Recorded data
-- -- --

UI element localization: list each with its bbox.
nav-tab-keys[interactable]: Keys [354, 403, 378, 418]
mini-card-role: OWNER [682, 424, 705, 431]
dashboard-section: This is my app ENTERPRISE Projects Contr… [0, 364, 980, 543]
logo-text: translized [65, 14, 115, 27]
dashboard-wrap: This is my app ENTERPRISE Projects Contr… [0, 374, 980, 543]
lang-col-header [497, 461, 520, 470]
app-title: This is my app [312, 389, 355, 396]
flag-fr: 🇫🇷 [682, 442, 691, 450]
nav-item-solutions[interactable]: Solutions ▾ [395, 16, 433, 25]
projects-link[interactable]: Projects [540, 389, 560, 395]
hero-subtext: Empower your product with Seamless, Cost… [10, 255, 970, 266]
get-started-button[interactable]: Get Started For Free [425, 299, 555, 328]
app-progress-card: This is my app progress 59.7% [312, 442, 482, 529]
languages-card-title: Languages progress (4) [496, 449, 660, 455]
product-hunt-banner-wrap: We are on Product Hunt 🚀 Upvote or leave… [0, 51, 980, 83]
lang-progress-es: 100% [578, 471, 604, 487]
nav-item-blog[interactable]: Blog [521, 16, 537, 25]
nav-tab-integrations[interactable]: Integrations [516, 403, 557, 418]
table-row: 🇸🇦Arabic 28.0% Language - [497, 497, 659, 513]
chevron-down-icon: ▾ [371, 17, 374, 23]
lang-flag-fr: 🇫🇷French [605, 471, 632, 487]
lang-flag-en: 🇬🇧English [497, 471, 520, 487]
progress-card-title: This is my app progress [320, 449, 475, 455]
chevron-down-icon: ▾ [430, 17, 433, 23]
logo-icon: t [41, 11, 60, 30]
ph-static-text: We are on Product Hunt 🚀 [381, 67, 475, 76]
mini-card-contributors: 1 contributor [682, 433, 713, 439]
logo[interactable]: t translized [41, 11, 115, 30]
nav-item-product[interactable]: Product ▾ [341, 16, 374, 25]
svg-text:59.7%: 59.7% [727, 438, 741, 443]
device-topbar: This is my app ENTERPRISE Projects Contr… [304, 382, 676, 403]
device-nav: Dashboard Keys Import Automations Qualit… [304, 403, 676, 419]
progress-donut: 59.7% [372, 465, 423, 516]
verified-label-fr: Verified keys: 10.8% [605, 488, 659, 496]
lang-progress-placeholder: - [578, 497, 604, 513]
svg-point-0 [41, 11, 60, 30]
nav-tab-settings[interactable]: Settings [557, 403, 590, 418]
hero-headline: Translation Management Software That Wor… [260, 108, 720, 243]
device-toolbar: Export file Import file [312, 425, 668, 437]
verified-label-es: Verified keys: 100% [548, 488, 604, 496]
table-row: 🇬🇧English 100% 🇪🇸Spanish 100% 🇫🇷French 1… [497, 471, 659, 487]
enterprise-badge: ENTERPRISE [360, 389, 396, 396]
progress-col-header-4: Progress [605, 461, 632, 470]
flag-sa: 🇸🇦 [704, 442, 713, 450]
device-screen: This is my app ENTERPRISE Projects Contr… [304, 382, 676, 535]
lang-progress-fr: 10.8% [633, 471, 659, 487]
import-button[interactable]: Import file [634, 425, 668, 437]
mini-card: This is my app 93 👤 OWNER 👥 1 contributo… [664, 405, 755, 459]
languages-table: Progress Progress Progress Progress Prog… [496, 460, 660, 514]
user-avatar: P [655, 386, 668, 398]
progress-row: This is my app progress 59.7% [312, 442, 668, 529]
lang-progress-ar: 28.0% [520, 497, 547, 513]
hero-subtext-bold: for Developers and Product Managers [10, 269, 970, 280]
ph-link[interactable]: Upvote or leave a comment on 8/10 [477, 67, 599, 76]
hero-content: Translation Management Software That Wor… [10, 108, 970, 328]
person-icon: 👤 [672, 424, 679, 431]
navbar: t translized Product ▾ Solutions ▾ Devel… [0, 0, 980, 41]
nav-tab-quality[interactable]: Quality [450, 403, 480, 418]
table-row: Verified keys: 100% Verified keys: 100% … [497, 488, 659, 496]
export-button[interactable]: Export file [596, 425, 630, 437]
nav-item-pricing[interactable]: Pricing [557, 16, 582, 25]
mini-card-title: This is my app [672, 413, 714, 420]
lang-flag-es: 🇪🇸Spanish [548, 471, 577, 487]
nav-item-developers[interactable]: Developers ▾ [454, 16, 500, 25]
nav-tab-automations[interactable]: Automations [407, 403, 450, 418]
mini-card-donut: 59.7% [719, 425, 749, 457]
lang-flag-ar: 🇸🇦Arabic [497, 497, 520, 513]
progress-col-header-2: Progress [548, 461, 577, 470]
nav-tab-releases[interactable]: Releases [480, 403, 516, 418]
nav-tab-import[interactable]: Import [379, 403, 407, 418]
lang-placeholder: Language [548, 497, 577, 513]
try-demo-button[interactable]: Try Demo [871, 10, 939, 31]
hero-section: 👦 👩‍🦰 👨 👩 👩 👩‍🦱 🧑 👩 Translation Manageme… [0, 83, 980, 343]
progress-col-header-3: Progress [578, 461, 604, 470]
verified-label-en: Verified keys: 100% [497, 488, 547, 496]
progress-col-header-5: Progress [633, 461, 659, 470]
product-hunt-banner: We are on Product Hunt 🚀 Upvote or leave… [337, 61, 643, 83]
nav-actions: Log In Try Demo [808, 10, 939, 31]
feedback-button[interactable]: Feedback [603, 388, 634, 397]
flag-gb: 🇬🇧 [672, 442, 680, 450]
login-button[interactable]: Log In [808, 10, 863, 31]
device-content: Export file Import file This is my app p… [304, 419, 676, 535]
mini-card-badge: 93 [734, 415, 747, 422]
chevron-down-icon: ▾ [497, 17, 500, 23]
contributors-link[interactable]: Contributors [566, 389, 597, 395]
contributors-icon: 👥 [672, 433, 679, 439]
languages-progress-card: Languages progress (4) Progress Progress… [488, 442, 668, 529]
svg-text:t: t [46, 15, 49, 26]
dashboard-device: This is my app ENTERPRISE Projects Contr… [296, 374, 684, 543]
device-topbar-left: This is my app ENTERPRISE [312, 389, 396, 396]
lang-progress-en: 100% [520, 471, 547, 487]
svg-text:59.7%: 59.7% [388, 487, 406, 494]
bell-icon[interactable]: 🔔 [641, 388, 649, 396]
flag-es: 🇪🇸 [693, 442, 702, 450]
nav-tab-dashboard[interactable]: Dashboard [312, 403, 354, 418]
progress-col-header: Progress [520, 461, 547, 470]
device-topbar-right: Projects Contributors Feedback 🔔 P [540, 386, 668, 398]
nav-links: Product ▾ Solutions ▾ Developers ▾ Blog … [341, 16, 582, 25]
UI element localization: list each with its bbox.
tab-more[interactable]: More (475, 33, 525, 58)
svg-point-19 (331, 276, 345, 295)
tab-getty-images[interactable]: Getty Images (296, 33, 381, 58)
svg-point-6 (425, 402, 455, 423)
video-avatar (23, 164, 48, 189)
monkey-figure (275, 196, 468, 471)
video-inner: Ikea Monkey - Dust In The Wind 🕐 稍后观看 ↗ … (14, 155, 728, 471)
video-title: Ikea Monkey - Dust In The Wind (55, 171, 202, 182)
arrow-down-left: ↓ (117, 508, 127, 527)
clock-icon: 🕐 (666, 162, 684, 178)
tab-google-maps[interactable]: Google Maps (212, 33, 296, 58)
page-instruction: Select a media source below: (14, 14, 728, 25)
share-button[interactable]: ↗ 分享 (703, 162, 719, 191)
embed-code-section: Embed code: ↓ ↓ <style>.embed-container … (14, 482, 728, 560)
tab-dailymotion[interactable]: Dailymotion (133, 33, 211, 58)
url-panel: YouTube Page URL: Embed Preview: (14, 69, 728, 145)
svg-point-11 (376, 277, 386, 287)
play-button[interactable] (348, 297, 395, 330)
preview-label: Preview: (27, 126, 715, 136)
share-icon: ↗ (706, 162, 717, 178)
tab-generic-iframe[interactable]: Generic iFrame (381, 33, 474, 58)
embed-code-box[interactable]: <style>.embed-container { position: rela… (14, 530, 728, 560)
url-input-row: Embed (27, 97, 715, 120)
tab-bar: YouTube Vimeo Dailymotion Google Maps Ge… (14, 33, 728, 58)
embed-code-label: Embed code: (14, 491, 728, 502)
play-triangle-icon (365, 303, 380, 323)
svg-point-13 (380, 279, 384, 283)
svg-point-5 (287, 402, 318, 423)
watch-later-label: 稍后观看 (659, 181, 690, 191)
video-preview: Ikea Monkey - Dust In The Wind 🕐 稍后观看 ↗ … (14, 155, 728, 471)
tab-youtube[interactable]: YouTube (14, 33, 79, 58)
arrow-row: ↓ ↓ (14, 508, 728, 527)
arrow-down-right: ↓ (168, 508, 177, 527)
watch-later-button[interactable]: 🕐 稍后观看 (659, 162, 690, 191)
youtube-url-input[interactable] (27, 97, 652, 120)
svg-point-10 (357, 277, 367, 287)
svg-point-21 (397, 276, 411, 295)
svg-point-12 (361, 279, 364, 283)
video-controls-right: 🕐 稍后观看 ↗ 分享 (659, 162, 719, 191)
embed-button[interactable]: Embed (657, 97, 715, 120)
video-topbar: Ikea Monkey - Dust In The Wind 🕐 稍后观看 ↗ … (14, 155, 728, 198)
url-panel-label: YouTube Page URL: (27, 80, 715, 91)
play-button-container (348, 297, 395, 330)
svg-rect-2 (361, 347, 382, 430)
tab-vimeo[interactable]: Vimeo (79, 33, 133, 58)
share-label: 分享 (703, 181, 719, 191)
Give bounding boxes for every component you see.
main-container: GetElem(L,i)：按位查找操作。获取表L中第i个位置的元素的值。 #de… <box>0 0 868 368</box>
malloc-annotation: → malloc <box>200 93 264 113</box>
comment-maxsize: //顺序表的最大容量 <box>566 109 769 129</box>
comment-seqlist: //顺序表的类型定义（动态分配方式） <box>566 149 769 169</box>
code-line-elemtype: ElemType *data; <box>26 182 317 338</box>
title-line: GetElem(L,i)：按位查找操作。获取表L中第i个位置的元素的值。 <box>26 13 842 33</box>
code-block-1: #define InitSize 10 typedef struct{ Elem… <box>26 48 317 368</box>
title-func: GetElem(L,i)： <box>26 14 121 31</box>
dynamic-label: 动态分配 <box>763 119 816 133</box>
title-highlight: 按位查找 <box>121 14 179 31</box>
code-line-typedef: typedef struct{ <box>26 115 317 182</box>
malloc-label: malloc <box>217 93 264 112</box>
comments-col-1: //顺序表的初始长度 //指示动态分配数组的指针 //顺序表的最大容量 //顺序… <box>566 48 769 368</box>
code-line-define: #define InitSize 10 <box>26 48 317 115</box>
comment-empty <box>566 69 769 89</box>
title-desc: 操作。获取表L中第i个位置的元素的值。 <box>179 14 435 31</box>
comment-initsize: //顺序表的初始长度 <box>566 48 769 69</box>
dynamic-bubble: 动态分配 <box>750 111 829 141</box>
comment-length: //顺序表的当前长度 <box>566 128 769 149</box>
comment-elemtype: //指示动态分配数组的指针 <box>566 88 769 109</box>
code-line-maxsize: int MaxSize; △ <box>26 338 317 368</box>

-- -- --

■ **TASK BRIEF**:
Beginning with the line that contains "Give bounding boxes", return every line through the end of the data above, exactly as written.

■ **EXERCISE ANSWER**:
Give bounding boxes for every component you see.
main-container: GetElem(L,i)：按位查找操作。获取表L中第i个位置的元素的值。 #de… <box>0 0 868 368</box>
malloc-annotation: → malloc <box>200 93 264 113</box>
comment-maxsize: //顺序表的最大容量 <box>566 109 769 129</box>
comment-seqlist: //顺序表的类型定义（动态分配方式） <box>566 149 769 169</box>
code-line-elemtype: ElemType *data; <box>26 182 317 338</box>
title-line: GetElem(L,i)：按位查找操作。获取表L中第i个位置的元素的值。 <box>26 13 842 33</box>
code-block-1: #define InitSize 10 typedef struct{ Elem… <box>26 48 317 368</box>
title-func: GetElem(L,i)： <box>26 14 121 31</box>
dynamic-label: 动态分配 <box>763 119 816 133</box>
title-highlight: 按位查找 <box>121 14 179 31</box>
code-line-typedef: typedef struct{ <box>26 115 317 182</box>
malloc-label: malloc <box>217 93 264 112</box>
comments-col-1: //顺序表的初始长度 //指示动态分配数组的指针 //顺序表的最大容量 //顺序… <box>566 48 769 368</box>
code-line-define: #define InitSize 10 <box>26 48 317 115</box>
comment-empty <box>566 69 769 89</box>
title-desc: 操作。获取表L中第i个位置的元素的值。 <box>179 14 435 31</box>
comment-initsize: //顺序表的初始长度 <box>566 48 769 69</box>
dynamic-bubble: 动态分配 <box>750 111 829 141</box>
comment-length: //顺序表的当前长度 <box>566 128 769 149</box>
comment-elemtype: //指示动态分配数组的指针 <box>566 88 769 109</box>
code-line-maxsize: int MaxSize; △ <box>26 338 317 368</box>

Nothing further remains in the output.